In Canada, we celebrate Victoria Day every year on the Monday preceding May 25th, in memory of Queen Victoria (1837-1901). I'm not sure why. In Victoria, where I live, the conjunction of the Day with the eponymous City means we must have a parade. We have had for 107 years. "Every minute of this 2-1/2 hr parade will leave you entertained" touts our official tourism website. Well, whatever. Somehow I end up watching every year anyway.
A lot of American high school marching bands show up for the event, and they're mostly really good, for high school students trapped in polyester. Part of the fun (every minute, folks, EVERY MINUTE) is to try and guess what the hell tune they're playing. Sometimes it's obvious ("Louie, Louie"), sometimes it's more challenging, as you strain your "top of the pops" trivia skills to the limit. One in particular had me stumped. The tune was tantalizingly familiar - I could even hum along - but I couldn't for the life of me name what it was. My sister didn't know. My wife hadn't a clue. I was like, I KNOW THIS, but I couldn't identify it. Until suddenly, as the last rank of tubas was passing, I had it: Ozzy Osbourne, "Crazy Train".

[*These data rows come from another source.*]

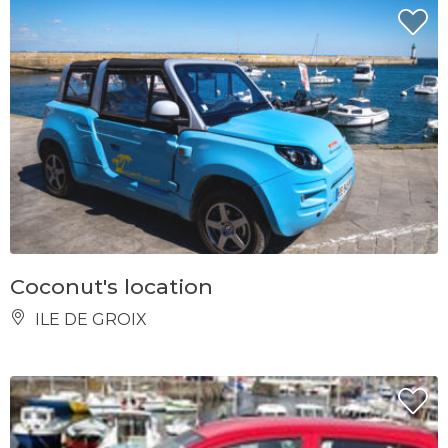
Coconut's location
ILE DE GROIX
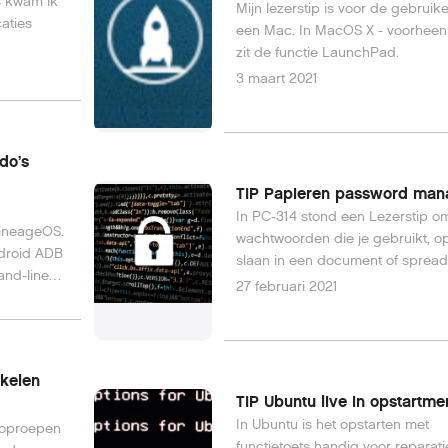
s kwam ik
Mijn lezerstip is voor de gebruik
aties
een Mac. In MacOS X - voorheen
zit de functie LaunchPad.
3 maart 2021
do’s
TIP Papieren password man
n
In PC-314 stond een Lezerstip om
LineageOS.
wachtwoorden die je gebruikt, op
ndroid ADB
slaan in een document of spread
nd-line
27 februari 2021
kelen
TIP Ubuntu live in opstartme
In Ubuntu is het opstarten met
e oproepen
functietoets handig voor reparati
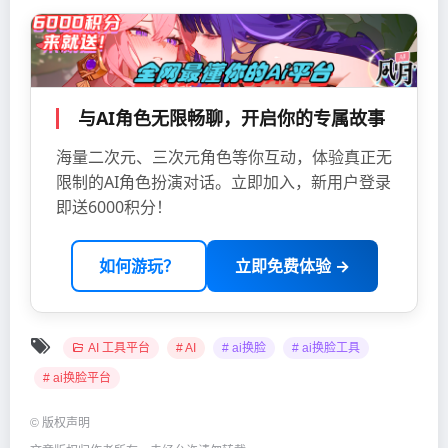
与AI角色无限畅聊，开启你的专属故事
海量二次元、三次元角色等你互动，体验真正无
限制的AI角色扮演对话。立即加入，新用户登录
即送6000积分！
如何游玩？
立即免费体验 →
AI 工具平台
# AI
# ai换脸
# ai换脸工具
# ai换脸平台
©
版权声明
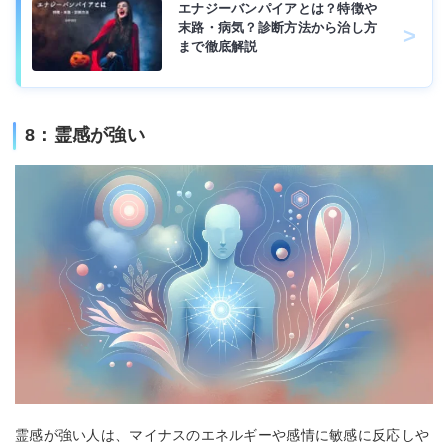
エナジーバンパイアとは？特徴や
末路・病気？診断方法から治し方
まで徹底解説
8：霊感が強い
霊感が強い人は、マイナスのエネルギーや感情に敏感に反応しや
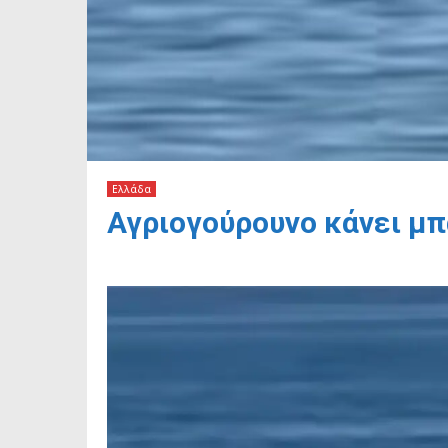
Ελλάδα
Αγριογούρουνο κάνει μπ
31 Μαΐου, 2026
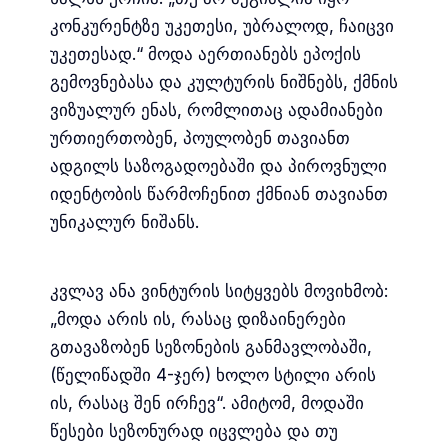
კონკურენტზე უკეთესი, უბრალოდ, ჩაიცვი
უკეთესად.“ მოდა აერთიანებს ეპოქის
გემოვნებასა და კულტურის ნიშნებს, ქმნის
ვიზუალურ ენას, რომლითაც ადამიანები
ურთიერთობენ, პოულობენ თავიანთ
ადგილს საზოგადოებაში და პიროვნული
იდენტობის წარმოჩენით ქმნიან თავიანთ
უნიკალურ ნიშანს.
კვლავ ანა ვინტურის სიტყვებს მოვიხმობ:
„მოდა არის ის, რასაც დიზაინერები
გთავაზობენ სეზონების განმავლობაში,
(წელიწადში 4-ჯერ) ხოლო სტილი არის
ის, რასაც შენ ირჩევ“. ამიტომ, მოდაში
წესები სეზონურად იცვლება და თუ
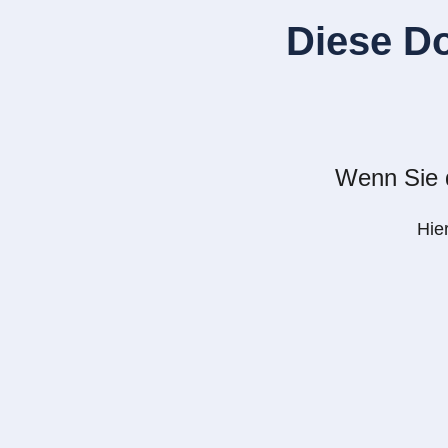
Diese D
Wenn Sie d
Hie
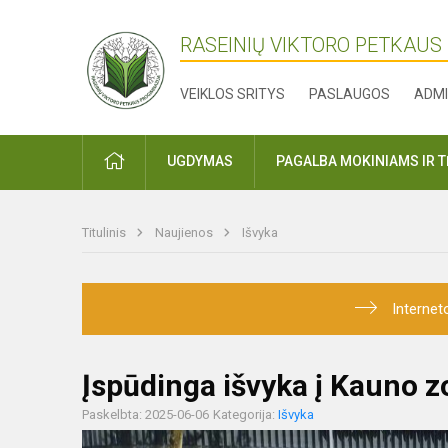
RASEINIŲ VIKTORO PETKAUS
VEIKLOS SRITYS
PASLAUGOS
ADMI
PRADŽIA
UGDYMAS
PAGALBA MOKINIAMS IR 
Titulinis
Naujienos
Išvyka
Internet
Įspūdinga išvyka į Kauno z
Paskelbta: 2025-06-06
Kategorija:
Išvyka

Ozzy Osbourne? OZZY? OSBOURNE!? Now, I love Ozzy, but for me, that song is a symbol of my long-hair headbanging days. You know, rebellious youth and loud, possibly Satanic music. And here they are, these kids, turning my rebel anthem into an easy-listenin' family-parade-day brass-n'-woodwinds favourite. I hated every one of 'em. Then I remembered who was wearing the burgundy and gold, one-size-fits-none bibbers and jacket with matching spats for a two mile stretch on a public street in front of 90,000 spectators. And felt a lot better.